Автомобили, спешно направленные на Морскую улицу по звонку из Царского села, почти успели. Но не спасти неведомого ангела или посланного Господом на спасение Руси блаженного, а лишь ещё раз убедиться в том, что пророчества солдата Фаддея сбывались без осечек. Работали, как хорошие английские револьверы.
Рейнер был в ресторане с обеда, и, увидев едва ли не бегущего к крыльцу Распутина с каким-то тощим ефрейтором, решил задержаться. Выслушать беседу сквозь стену соседнего кабинета через приставленный к ней стакан не вышло — не было свободных рядом. Но удалось укрыться в подсобном помещении, когда по приказу неизвестного в шубе, который примчал на автомобиле с водителем и охраной, из «Виллы Родэ» стали неторопливо, но крайне настойчиво провожать гостей. Распутин с неизвестным умчали на том самом авто, едва не сбив по пути двоих. А загадочный худой солдат остался в «нумерах» святого старца. И, судя по тому, как плотно оцепили через некоторое время квартал военные, план по устранению ядовитой гадины, так мешавшей планам Короны по втягиванию русских ещё глубже в европейскую войну, пошёл прахом.
Дождавшись, когда в коридорах и залах смолкнут все шаги, англичанин затаился в туалетной комнате. Одна из стенных панелей там была с секретом — сдвигалась с негромким щелчком. Об этом знали считанные единицы, и Освальд Рейнер, офицер секретной разведывательной службы Его Величества короля Соединённого Королевства Великобритании и Северной Ирландии Георга Пятого, был в их числе.
Из-за кастета, что прогремел по трубам канализации, создав неожиданный для опустевшего ресторана грохот, покинул пост у дверей кабинета Распутина один из солдат охраны. Второго англичанин зарезал, когда тот склонился через перила, посмотреть, что же там происходило внизу, в зале. А потом вошёл бесшумно в ставшее беззащитным помещение-убежище, увидел на диване крепко спавшего тощего солдата. И выстрелил ему сперва в сердце, а после в лоб — как учили.

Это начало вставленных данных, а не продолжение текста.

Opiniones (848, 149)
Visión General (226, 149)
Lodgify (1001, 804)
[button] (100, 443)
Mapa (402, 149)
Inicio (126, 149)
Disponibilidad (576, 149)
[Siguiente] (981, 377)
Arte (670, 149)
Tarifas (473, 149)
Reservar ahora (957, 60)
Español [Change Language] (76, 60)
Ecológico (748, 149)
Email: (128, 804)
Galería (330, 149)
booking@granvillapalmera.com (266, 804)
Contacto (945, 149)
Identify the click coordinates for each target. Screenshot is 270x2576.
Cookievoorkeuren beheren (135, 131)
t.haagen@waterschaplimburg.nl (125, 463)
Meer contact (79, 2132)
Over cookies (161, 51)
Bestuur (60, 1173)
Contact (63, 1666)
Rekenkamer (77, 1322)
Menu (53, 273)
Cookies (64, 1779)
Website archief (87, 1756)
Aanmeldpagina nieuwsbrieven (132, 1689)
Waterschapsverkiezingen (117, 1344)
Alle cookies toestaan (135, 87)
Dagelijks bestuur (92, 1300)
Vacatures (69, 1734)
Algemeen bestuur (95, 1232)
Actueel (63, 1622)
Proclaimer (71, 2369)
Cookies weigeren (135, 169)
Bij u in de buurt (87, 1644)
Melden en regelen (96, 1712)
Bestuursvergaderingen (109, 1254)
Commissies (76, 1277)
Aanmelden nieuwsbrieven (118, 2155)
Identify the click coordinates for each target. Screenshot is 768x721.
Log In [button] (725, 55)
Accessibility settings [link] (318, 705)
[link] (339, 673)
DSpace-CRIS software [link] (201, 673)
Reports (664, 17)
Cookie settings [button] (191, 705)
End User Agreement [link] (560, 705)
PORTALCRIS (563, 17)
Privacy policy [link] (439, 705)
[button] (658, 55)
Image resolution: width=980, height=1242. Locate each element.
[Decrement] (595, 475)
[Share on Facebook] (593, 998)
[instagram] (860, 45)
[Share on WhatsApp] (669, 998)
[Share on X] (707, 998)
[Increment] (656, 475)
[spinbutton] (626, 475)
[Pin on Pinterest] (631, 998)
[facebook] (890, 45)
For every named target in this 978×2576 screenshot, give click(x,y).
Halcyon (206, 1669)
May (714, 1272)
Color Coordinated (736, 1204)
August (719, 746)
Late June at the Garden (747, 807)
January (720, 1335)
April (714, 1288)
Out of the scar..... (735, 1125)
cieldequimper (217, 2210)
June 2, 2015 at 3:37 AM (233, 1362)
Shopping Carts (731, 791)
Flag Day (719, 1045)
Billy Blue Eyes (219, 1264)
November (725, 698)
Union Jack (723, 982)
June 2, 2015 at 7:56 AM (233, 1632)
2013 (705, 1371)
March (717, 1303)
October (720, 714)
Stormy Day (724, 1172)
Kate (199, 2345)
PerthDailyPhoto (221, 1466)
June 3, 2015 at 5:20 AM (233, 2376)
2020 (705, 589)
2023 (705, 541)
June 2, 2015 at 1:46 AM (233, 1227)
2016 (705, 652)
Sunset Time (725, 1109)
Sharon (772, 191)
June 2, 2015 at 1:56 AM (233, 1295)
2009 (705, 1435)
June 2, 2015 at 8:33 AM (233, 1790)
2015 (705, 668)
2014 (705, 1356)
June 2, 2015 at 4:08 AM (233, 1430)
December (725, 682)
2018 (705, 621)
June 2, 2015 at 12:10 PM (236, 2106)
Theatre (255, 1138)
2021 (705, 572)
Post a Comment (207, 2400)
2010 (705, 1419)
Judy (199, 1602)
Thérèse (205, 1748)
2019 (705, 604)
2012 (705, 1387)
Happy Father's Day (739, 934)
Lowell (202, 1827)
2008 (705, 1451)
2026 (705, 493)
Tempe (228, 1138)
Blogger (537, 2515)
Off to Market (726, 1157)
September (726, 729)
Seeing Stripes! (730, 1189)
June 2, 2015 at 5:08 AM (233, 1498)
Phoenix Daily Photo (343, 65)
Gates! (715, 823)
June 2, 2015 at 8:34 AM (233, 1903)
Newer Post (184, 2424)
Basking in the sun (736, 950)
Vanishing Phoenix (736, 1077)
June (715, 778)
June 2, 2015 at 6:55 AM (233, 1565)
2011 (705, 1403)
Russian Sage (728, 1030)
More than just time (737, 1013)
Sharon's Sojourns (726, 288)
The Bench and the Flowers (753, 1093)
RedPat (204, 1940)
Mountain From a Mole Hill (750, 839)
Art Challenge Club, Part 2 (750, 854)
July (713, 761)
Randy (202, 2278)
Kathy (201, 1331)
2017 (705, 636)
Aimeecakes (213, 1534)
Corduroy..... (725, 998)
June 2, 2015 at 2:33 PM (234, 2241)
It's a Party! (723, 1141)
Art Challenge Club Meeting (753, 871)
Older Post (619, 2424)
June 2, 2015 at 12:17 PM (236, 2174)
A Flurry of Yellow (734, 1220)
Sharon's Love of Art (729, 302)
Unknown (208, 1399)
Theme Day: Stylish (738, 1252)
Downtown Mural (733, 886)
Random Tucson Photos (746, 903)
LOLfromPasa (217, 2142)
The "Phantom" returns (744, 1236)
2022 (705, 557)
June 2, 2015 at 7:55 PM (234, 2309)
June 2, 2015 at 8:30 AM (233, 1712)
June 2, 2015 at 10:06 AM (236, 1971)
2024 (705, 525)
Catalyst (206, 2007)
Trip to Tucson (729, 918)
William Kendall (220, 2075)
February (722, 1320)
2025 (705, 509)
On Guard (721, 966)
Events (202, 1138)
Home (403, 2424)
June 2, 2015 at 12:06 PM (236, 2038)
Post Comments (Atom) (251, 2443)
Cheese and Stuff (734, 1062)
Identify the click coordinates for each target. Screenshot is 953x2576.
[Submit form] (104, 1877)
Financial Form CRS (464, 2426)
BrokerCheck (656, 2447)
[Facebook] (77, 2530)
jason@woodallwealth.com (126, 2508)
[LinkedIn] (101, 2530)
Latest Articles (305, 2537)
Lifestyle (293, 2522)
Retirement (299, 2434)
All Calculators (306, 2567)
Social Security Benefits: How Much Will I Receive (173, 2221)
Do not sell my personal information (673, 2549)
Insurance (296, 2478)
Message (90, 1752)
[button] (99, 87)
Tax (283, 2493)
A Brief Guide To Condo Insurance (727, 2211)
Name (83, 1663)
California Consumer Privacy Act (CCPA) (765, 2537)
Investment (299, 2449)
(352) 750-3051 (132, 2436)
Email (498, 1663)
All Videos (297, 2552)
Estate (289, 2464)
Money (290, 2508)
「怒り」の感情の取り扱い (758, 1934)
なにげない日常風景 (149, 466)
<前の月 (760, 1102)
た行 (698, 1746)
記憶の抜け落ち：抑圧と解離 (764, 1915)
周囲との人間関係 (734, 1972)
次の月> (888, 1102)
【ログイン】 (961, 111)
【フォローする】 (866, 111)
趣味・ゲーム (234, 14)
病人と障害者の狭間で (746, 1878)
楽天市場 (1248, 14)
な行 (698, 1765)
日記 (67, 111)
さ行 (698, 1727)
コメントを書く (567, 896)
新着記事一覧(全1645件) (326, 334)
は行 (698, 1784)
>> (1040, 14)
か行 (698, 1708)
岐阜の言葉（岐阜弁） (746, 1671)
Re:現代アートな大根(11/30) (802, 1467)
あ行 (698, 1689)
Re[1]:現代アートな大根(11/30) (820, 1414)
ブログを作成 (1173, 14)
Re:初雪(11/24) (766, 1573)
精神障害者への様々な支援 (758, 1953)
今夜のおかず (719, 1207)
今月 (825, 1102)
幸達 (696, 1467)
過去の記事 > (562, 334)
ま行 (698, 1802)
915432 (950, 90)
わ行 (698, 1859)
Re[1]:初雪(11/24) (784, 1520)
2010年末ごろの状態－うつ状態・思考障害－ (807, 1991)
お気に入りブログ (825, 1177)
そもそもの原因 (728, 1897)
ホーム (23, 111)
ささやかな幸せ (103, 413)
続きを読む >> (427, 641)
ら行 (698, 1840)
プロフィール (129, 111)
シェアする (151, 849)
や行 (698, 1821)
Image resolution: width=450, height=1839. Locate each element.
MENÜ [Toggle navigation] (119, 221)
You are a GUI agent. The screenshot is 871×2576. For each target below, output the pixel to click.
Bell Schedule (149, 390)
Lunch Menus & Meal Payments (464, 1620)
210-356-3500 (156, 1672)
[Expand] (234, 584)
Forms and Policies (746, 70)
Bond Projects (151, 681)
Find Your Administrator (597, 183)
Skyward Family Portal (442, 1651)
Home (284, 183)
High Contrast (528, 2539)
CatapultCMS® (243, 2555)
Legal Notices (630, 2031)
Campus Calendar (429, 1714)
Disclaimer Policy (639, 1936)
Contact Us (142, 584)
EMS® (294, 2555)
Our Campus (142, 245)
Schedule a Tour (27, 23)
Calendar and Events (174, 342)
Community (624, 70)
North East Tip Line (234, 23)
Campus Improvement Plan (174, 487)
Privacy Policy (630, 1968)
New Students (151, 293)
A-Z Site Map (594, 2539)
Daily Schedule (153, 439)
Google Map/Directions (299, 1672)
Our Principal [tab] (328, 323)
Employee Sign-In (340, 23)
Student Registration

О том, как иностранные шпионы убили божьего человека, на следующее утро знал весь Петроград. Эта новость едва не затерялась на фоне скандалов и сенсаций, аршинных заголовков всех газет: «Раскрыт заговор простив Государя!», «Аресты в Генштабе!» и «Царь наносит предателям новый удар!». Тело Христа ради странника, мученически погибшего, спасая Русь святую, как велели ему воинская присяга, вера православная и честь русского человека, с почестями отпевали в Александро-Невской Лавре. Сам епископ Кронштадтский Вениамин служил, а во храме стояли первосвященники вместе с простыми монахами, генералы вместе с солдатами и полицейскими, рабочие и чиновники. И горько рыдал, не вставая с колен, сын ямщика, простой сибирский мужик Гришка Распутин, причитая навзрыд: «Святой ты, Фаддеюшка, как есть святой великомученик! Детей спас, всю Россию спас, собой заслонил, какие муки претерпел… Царство тебе небесное!»
А за ним стояли со скорбными лицами Романовы. И по настоятельной просьбе Его Императорского Величества «святой Фаддей Провидец, мученик за царя и отечество» был канонизирован. А на основании бумаг, написанных кровью будущего святого, сорок девять человек с именами и фамилиями такого уровня, что и поминать-то всуе грешно, сперва спешно очутились в Петропавловской крепости, а потом в закрытых вагонах отправились в Сибирь и на Дальний восток. Но не все. БОльшая часть из них, те, чья вина была доказана генералами Батюшиным и Глобачёвым, никуда не поехали. От них и могилок не осталось. Но самодержец Всероссийский по этому поводу не казнился. Он в принципе не казнился. Он казнил.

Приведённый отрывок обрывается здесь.